I had the chance to catch the AIA Home Tour last Sunday to see some of the area's best examples of modern living and architecture. Unfortunately for you no photography was allowed, while I tried to get a few shots in with my iPhone, most of the more interior shots I could not get. It was interesting to see that while most of the homes were designed by different design firms, some of those also being "build" jobs (built for a particular client) or "spec" (built to sell) they all shared similar aesthetics.

This means two things - the use of landscaping and the "green" products.
Each home demonstrates some use of "green" products - namely the Labron House, which has obtained LEED certification. You can check out their chronicles of building a LEED certified home here and also follow their blog and how owning a green home is going to pan out. I did see their first months energy bill was a mere $142.29 for a 3500 sq. ft. home, one that is two stories and has tons of windows AND they don't have solar panels.
At most of the homes, the landscaping was phenomenal. Some even incorporated landscaping on the roofs for optimal use of exterior living space.

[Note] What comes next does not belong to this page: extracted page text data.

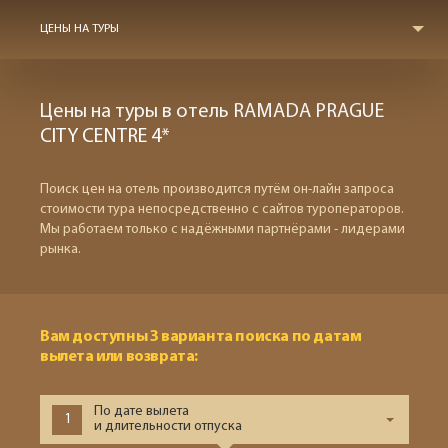
ЦЕНЫ НА ТУРЫ
Цены на туры в отель RAMADA PRAGUE
CITY CENTRE 4*
Поиск цен на отель производится путём он-лайн запроса
стоимости тура непосредственно с сайтов туроператоров.
Мы работаем только с надёжными партнёрами - лидерами
рынка.
Вам доступны 3 варианта поиска по датам
вылета или возврата:
По дате вылета
1
и длительности отпуска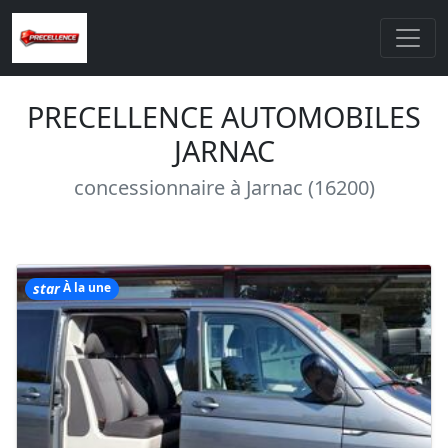
PRECELLENCE AUTOMOBILES
JARNAC
concessionnaire à Jarnac (16200)
star
À la une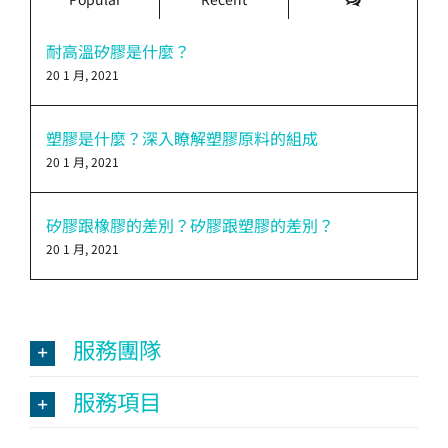
論
耐高溫矽膠是什麼？
20 1 月, 2021
塑膠是什麼？深入瞭解塑膠原料的組成
20 1 月, 2021
矽膠跟橡膠的差別？矽膠跟塑膠的差別？
20 1 月, 2021
服務團隊
服務項目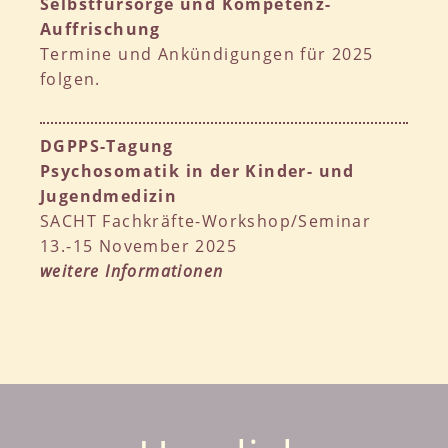
Selbstfürsorge und Kompetenz-
Auffrischung
Termine und Ankündigungen für 2025
folgen.
DGPPS-Tagung
Psychosomatik in der Kinder- und
Jugendmedizin
SACHT Fachkräfte-Workshop/Seminar
13.-15 November 2025
weitere Informationen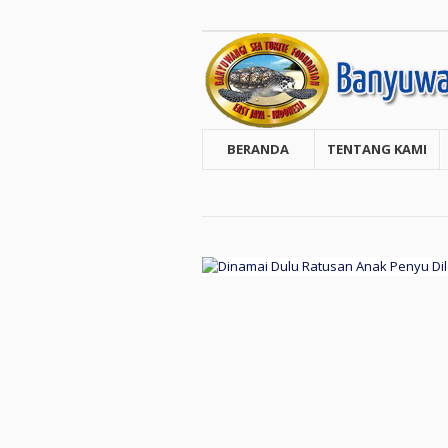
BERANDA
TENTANG KAMI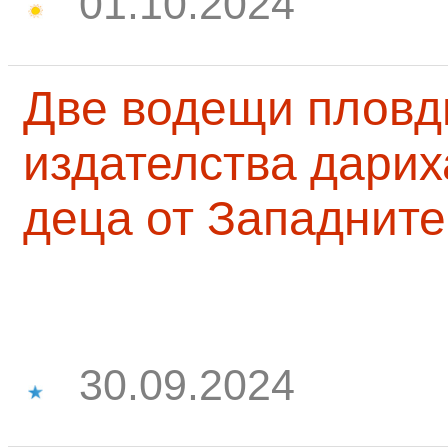
01.10.2024
Две водещи пловд
издателства дарих
деца от Западните
30.09.2024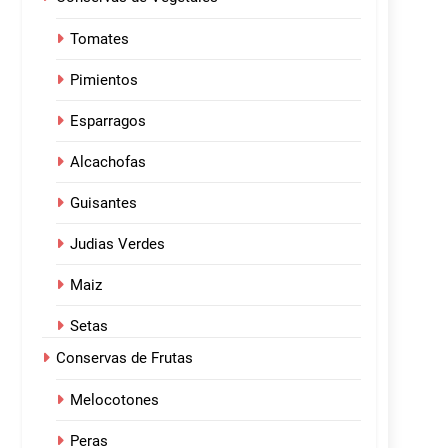
Tomates
Pimientos
Esparragos
Alcachofas
Guisantes
Judias Verdes
Maiz
Setas
Conservas de Frutas
Melocotones
Peras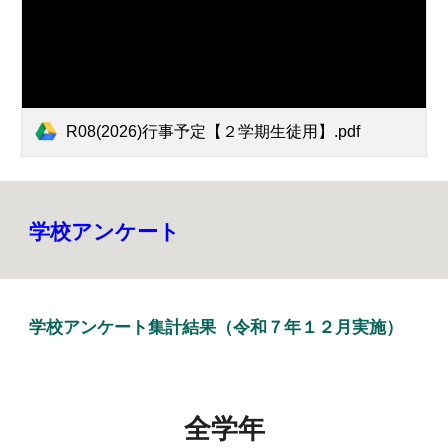
R08(2026)行事予定【２学期生徒用】.pdf
学校アンケート
学校アンケート集計結果（令和７年１２月実施）
全学年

Most of the homes incorporate large amounts of glass, not only used for windows - but entrydoors, interior doors, countertops, staircases and tiles.
One of my favorites was the use of glass by architect Ron Womack in his Buena Vista townhomes. The floor had inserts of glass looking down into the below wine room. The wine room is probably one my favorite wine rooms I have seen - it featured a large room for entertaining with a large tasting table and then the whole back wall was encompassed in glass showcasing the homeowners fabulous wine collection. The wine racking system was simplified down to stainless steel pegs ejecting out of the wall where the wine was laid horizontally across the pegs - so every label was visible vs. most wine racking systems show only the cork looked like a piece of artwork.

Also another favorite use of glass was used in conjuncture with 3Form products, where the interior doors where used on sliding tracks that had natural elements, like twigs. The process is very interesting where the twigs are stood up straight and then when the glass is extremely hot and liquid is poured over the twigs to create a 3D look.


This is used in conjuncture with the above glass - lots of windows to let in either the beautiful views of the Dallas skyline or greenery from exquisite landscape architects like David Rolston of Dallas gardens.


The use of one home there were 4 stories - wine room below, private areas on 1st, living areas on 2nd and rooftop access. A popular floorplan very similar to beach homes and scenic areas, was to place secondary bedrooms on the first floor and utilize the view of trees by placing the living areas on the second. I love the concept but find that it limits the homeowner's age group as it bypasses the needs of the up and coming baby boomer generation. The use of an elevator would eliminate this issue (and also of carrying bags of groceries up stairs)...maybe there is a "green" elevator company out there....? Note to self...start a "green" elevator company....

5. ART
Modern architecture was in the beginning, invented for the art collector in my mind. Where everything else is secondary and the art is the showpiece of the home. Most of the homes had amazing art showcased, even implementing areas for the homeowners own art studios - like Labron house homeowner, Robert Mateo who creates beautiful abstract artwork.
A modern and green home is choice of lifestyle as well as aesthetics. Even while my personal home is not modern per se, my interior design choices are more minimal, even monochromatic - not a lot of color or pattern in my fabrics. Most of the color in my home is brought in with natural exotic flowers, artwork, and all of my books. I also saw this in the homes showcased. Most of the howeowners are creative types - graphic artists, textile and rug designers, architects and artists, where after a long day of seeing a million fabrics and colors - choose to "rest" their eyes and minds when they come home in a modern, clean space.